◆ **WHAT IS EXPECTED**: Exact copy required. Repeat the records, but keep the pictures out.

◆ **EXERCISE DATA**:

——

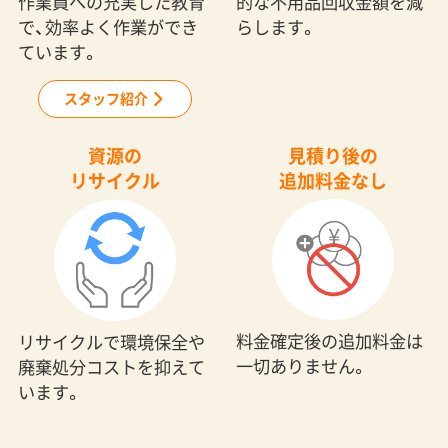
作業員への充実した教育
的な不用品回収金額を減
で、効率よく作業ができ
らします。
ています。
スタッフ紹介
資源の
見積り後の
リサイクル
追加料金なし
料金確定後の追加料金は
リサイクルで環境保全や
一切ありません。
廃棄処分コストを抑えて
います。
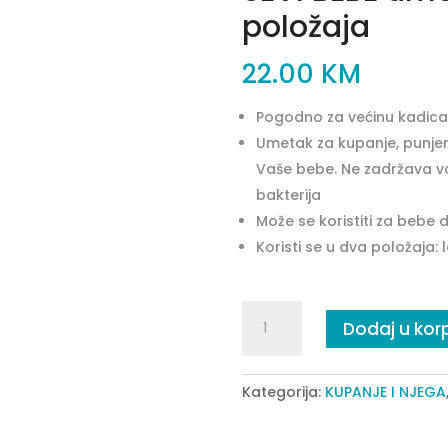
položaja
22.00
KM
Pogodno za većinu kadica
Umetak za kupanje, punjen 
Vaše bebe. Ne zadržava vod
bakterija
Može se koristiti za bebe
Koristi se u dva položaja: l
SEVI
Dodaj u kor
BEBE
umetak
za
Kategorija:
KUPANJE I NJEGA
korito-
dva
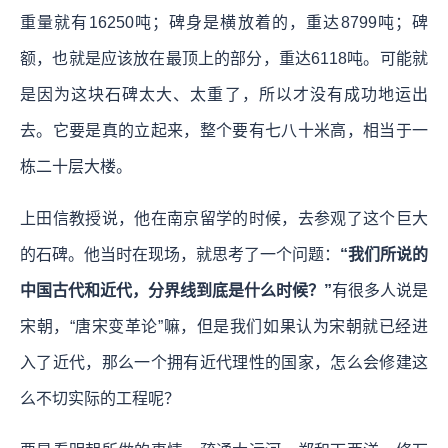
重量就有16250吨；碑身是横放着的，重达8799吨；碑
额，也就是应该放在最顶上的部分，重达6118吨。可能就
是因为这块石碑太大、太重了，所以才没有成功地运出
去。它要是真的立起来，整个要有七八十米高，相当于一
栋二十层大楼。
上田信教授说，他在南京留学的时候，去参观了这个巨大
的石碑。他当时在现场，就思考了一个问题：
“我们所说的
中国古代和近代，分界线到底是什么时候？”
有很多人说是
宋朝，“唐宋变革论”嘛，但是我们如果认为宋朝就已经进
入了近代，那么一个拥有近代理性的国家，怎么会修建这
么不切实际的工程呢？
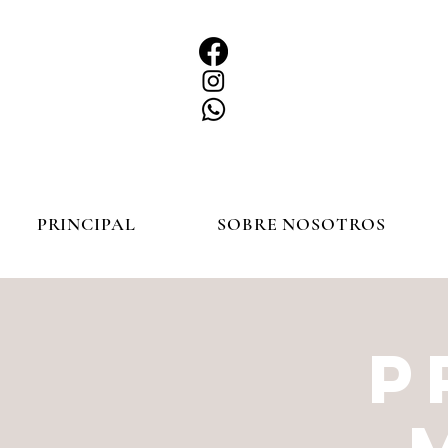
PRINCIPAL
SOBRE NOSOTROS
P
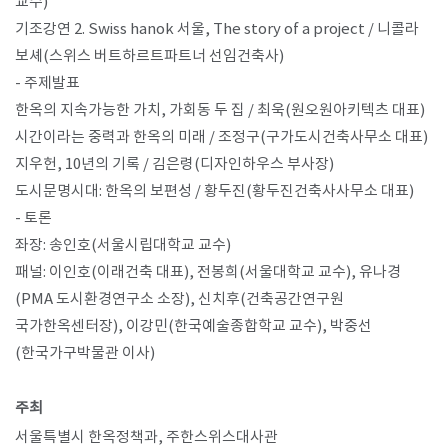
교수
)
기조강연
2. Swiss hanok
서울
, The story of a project /
니콜라
보셰
(
스위스 버트하르트파트너 선임건축사
)
-
주제발표
한옥의 지속가능한 가치
,
가회동 두 집
/
최욱
(
원오원아키텍츠 대표
)
시간이라는 중력과 한옥의 미래
/
조정구
(
구가도시건축사무소 대표
)
지우헌
, 10
년의 기록
/
김은령
(
디자인하우스 부사장
)
도시문명시대
:
한옥의 보편성
/
황두진
(
황두진건축사사무소 대표
)
-
토론
좌장
:
송인호
(
서울시립대학교 교수
)
패널
:
이인호
(
이래건축 대표
),
전봉희
(
서울대학교 교수
),
유나경
(PMA
도시환경연구소 소장
),
신치후
(
건축공간연구원
국가한옥센터장
),
이강민
(
한국예술종합학교 교수
),
박중선
(
한국가구박물관 이사
)
주최
서울특별시 한옥정책과
,
주한스위스대사관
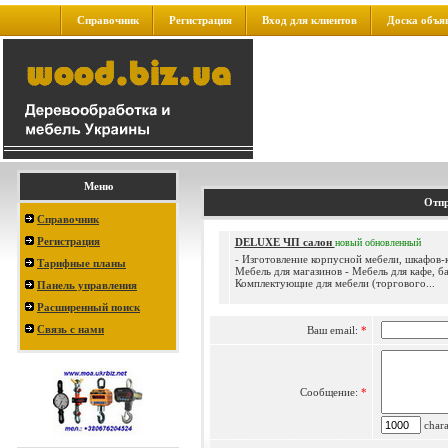
Справочник
Регистрация
Вход для клиентов
Доска объя
Меню
Отпр
Справочник
Регистрация
DELUXE ЧП салон
новый
обновленный
- Изготовление корпусной мебели, шкафов-к
Тарифные планы
Мебель для магазинов - Мебель для кафе, ба
Комплектующие для мебели (торгового...
Панель управления
Расширенный поиск
Связь с нами
Ваш email:
*
Сообщение:
*
charac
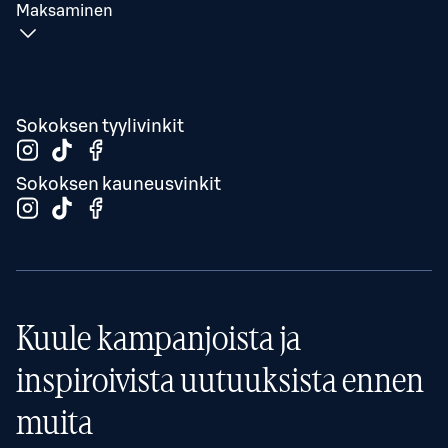
Maksaminen
Sokoksen tyylivinkit
Sokoksen kauneusvinkit
Kuule kampanjoista ja
inspiroivista uutuuksista ennen
muita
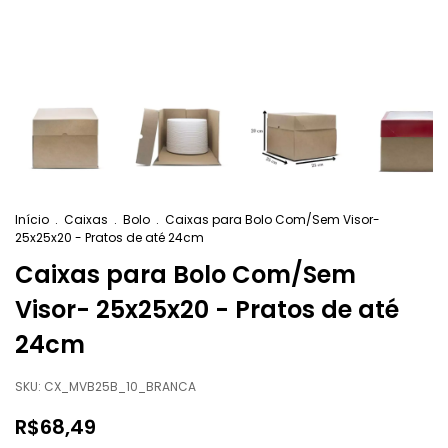
Início
.
Caixas
.
Bolo
.
Caixas para Bolo Com/Sem Visor-
25x25x20 - Pratos de até 24cm
Caixas para Bolo Com/Sem
Visor- 25x25x20 - Pratos de até
24cm
SKU:
CX_MVB25B_10_BRANCA
R$68,49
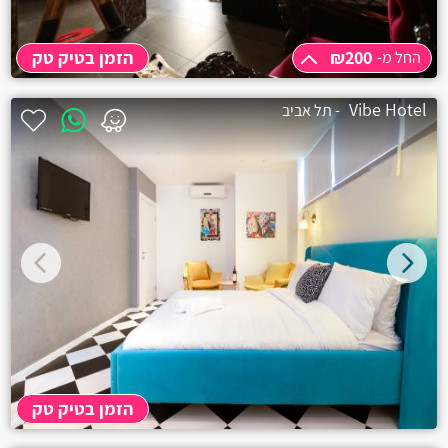
₪200
הזמן בטיק טק
החל מ-
החל מ-
₪200
Vibe Hotel
- תל אביב
שעה
₪200
שעתיים
₪200
3 שעות
₪200
תוספת שעה
₪50
לילה
₪450
הזמן בטיק טק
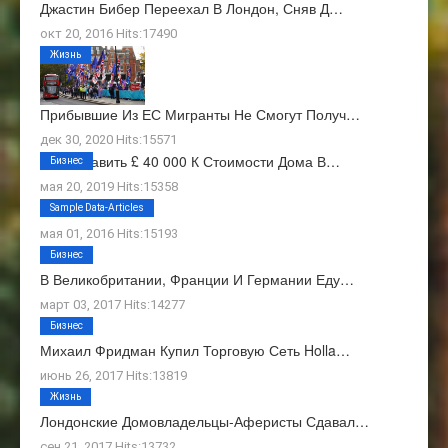
Джастин Бибер Переехал В Лондон, Сняв Д…
окт 20, 2016 Hits:17490
Жизнь
Прибывшие Из ЕС Мигранты Не Смогут Получ…
дек 30, 2020 Hits:15571
Как Добавить £ 40 000 К Стоимости Дома В…
Бизнес
мая 20, 2019 Hits:15358
О Нас
Sample Data-Articles
мая 01, 2016 Hits:15193
Бизнес
В Великобритании, Франции И Германии Еду…
март 03, 2017 Hits:14277
Бизнес
Михаил Фридман Купил Торговую Сеть Holla…
июнь 26, 2017 Hits:13819
Жизнь
Лондонские Домовладельцы-Аферисты Сдавал…
сен 21, 2017 Hits:13732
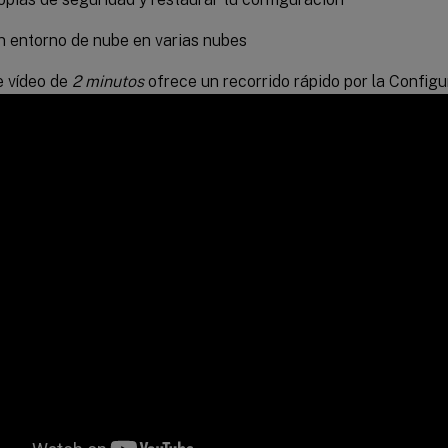
un entorno de nube en varias nubes
e vídeo de
2 minutos
ofrece un recorrido rápido por la Config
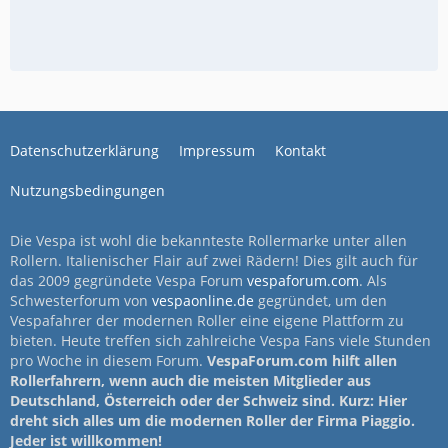
Datenschutzerklärung
Impressum
Kontakt
Nutzungsbedingungen
Die Vespa ist wohl die bekannteste Rollermarke unter allen
Rollern. Italienischer Flair auf zwei Rädern! Dies gilt auch für
das 2009 gegründete Vespa Forum
vespaforum.com
. Als
Schwesterforum von
vespaonline.de
gegründet, um den
Vespafahrer der modernen Roller eine eigene Plattform zu
bieten. Heute treffen sich zahlreiche Vespa Fans viele Stunden
pro Woche in diesem Forum.
VespaForum.com hilft allen
Rollerfahrern, wenn auch die meisten Mitglieder aus
Deutschland, Österreich oder der Schweiz sind. Kurz: Hier
dreht sich alles um die modernen Roller der Firma Piaggio.
Jeder ist willkommen!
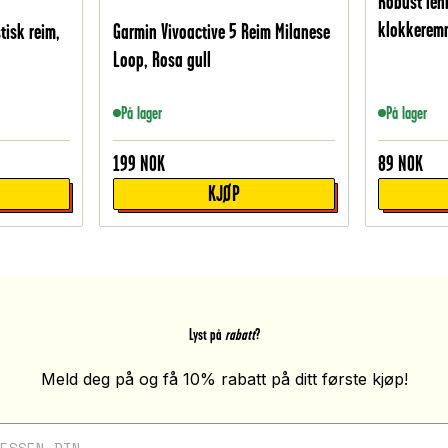
Robust lenk
klokkerem
tisk reim,
Garmin Vivoactive 5 Reim Milanese
Loop, Rosa gull
På lager
På lager
199
NOK
89
NOK
KJØP
Lyst på
rabatt
?
Meld deg på og få 10% rabatt på ditt første kjøp!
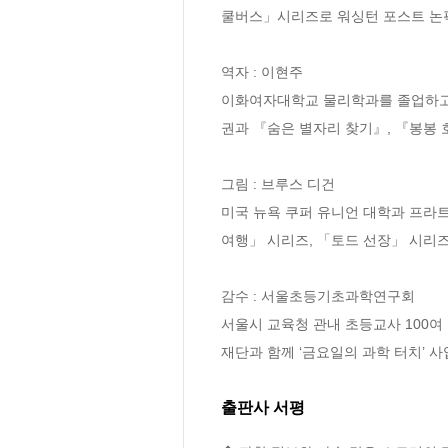
쿨버스」시리즈로 워싱턴 포스트 논픽션
역자 : 이현주

이화여자대학교 물리학과를 졸업하고,
권과 『숨은 별자리 찾기』, 『봉봉 
그림 : 브루스 디건

미국 뉴욕 쿠퍼 유니언 대학과 프라
여행」 시리즈, 「토드 선장」 시리즈
감수 : 서울초등기초과학연구회

서울시 교육청 관내 초등교사 100
재단과 함께 ‘금요일의 과학 터치’ 
출판사 서평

——

◆ **SOLVED PROBLEM**:
作業員への充実した教育
的な不用品回収金額を減
で、効率よく作業ができ
らします。
ています。
スタッフ紹介
資源の
見積り後の
リサイクル
追加料金なし
料金確定後の追加料金は
リサイクルで環境保全や
一切ありません。
廃棄処分コストを抑えて
います。
položaja
22.00
KM
Pogodno za većinu kadica
Umetak za kupanje, punjen 
Vaše bebe. Ne zadržava vod
bakterija
Može se koristiti za bebe
Koristi se u dva položaja: l
SEVI
Dodaj u kor
BEBE
umetak
za
Kategorija:
KUPANJE I NJEGA
korito-
dva
重量就有16250吨；碑身是横放着的，重达8799吨；碑
额，也就是应该放在最顶上的部分，重达6118吨。可能就
是因为这块石碑太大、太重了，所以才没有成功地运出
去。它要是真的立起来，整个要有七八十米高，相当于一
栋二十层大楼。
上田信教授说，他在南京留学的时候，去参观了这个巨大
的石碑。他当时在现场，就思考了一个问题：
“我们所说的
中国古代和近代，分界线到底是什么时候？”
有很多人说是
宋朝，“唐宋变革论”嘛，但是我们如果认为宋朝就已经进
入了近代，那么一个拥有近代理性的国家，怎么会修建这
么不切实际的工程呢？
PRINCIPAL
SOBRE NOSOTROS
P
교수
)
기조강연
2. Swiss hanok
서울
, The story of a project /
니콜라
보셰
(
스위스 버트하르트파트너 선임건축사
)
-
주제발표
한옥의 지속가능한 가치
,
가회동 두 집
/
최욱
(
원오원아키텍츠 대표
)
시간이라는 중력과 한옥의 미래
/
조정구
(
구가도시건축사무소 대표
)
지우헌
, 10
년의 기록
/
김은령
(
디자인하우스 부사장
)
도시문명시대
:
한옥의 보편성
/
황두진
(
황두진건축사사무소 대표
)
-
토론
좌장
:
송인호
(
서울시립대학교 교수
)
패널
:
이인호
(
이래건축 대표
),
전봉희
(
서울대학교 교수
),
유나경
(PMA
도시환경연구소 소장
),
신치후
(
건축공간연구원
국가한옥센터장
),
이강민
(
한국예술종합학교 교수
),
박중선
(
한국가구박물관 이사
)
주최
서울특별시 한옥정책과
,
주한스위스대사관
Справочник
Регистрация
Вход для клиентов
Доска объя
Меню
Отпр
Справочник
Регистрация
DELUXE ЧП салон
новый
обновленный
- Изготовление корпусной мебели, шкафов-к
Тарифные планы
Мебель для магазинов - Мебель для кафе, ба
Комплектующие для мебели (торгового...
Панель управления
Расширенный поиск
Связь с нами
Ваш email:
*
Сообщение:
*
charac
Maksaminen
Sokoksen tyylivinkit
Sokoksen kauneusvinkit
Kuule kampanjoista ja
inspiroivista uutuuksista ennen
muita
Início
.
Caixas
.
Bolo
.
Caixas para Bolo Com/Sem Visor-
25x25x20 - Pratos de até 24cm
Caixas para Bolo Com/Sem
Visor- 25x25x20 - Pratos de até
24cm
SKU:
CX_MVB25B_10_BRANCA
R$68,49
₪200
הזמן בטיק טק
החל מ-
החל מ-
₪200
Vibe Hotel
- תל אביב
שעה
₪200
שעתיים
₪200
3 שעות
₪200
תוספת שעה
₪50
לילה
₪450
הזמן בטיק טק
Джастин Бибер Переехал В Лондон, Сняв Д…
окт 20, 2016 Hits:17490
Жизнь
Прибывшие Из ЕС Мигранты Не Смогут Получ…
дек 30, 2020 Hits:15571
Как Добавить £ 40 000 К Стоимости Дома В…
Бизнес
мая 20, 2019 Hits:15358
О Нас
Sample Data-Articles
мая 01, 2016 Hits:15193
Бизнес
В Великобритании, Франции И Германии Еду…
март 03, 2017 Hits:14277
Бизнес
Михаил Фридман Купил Торговую Сеть Holla…
июнь 26, 2017 Hits:13819
Жизнь
Лондонские Домовладельцы-Аферисты Сдавал…
сен 21, 2017 Hits:13732
un entorno de nube en varias nubes
e vídeo de
2 minutos
ofrece un recorrido rápido por la Config
Datenschutzerklärung
Impressum
Kontakt
Nutzungsbedingungen
Die Vespa ist wohl die bekannteste Rollermarke unter allen
Rollern. Italienischer Flair auf zwei Rädern! Dies gilt auch für
das 2009 gegründete Vespa Forum
vespaforum.com
. Als
Schwesterforum von
vespaonline.de
gegründet, um den
Vespafahrer der modernen Roller eine eigene Plattform zu
bieten. Heute treffen sich zahlreiche Vespa Fans viele Stunden
pro Woche in diesem Forum.
VespaForum.com hilft allen
Rollerfahrern, wenn auch die meisten Mitglieder aus
Deutschland, Österreich oder der Schweiz sind. Kurz: Hier
dreht sich alles um die modernen Roller der Firma Piaggio.
Jeder ist willkommen!
Robust lenk
klokkerem
tisk reim,
Garmin Vivoactive 5 Reim Milanese
Loop, Rosa gull
På lager
På lager
199
NOK
89
NOK
KJØP
Lyst på
rabatt
?
Meld deg på og få 10% rabatt på ditt første kjøp!
쿨버스」시리즈로 워싱턴 포스트 논픽션
역자 : 이현주

이화여자대학교 물리학과를 졸업하고,
권과 『숨은 별자리 찾기』, 『봉봉 
그림 : 브루스 디건

미국 뉴욕 쿠퍼 유니언 대학과 프라
여행」 시리즈, 「토드 선장」 시리즈
감수 : 서울초등기초과학연구회

서울시 교육청 관내 초등교사 100
재단과 함께 ‘금요일의 과학 터치’ 
출판사 서평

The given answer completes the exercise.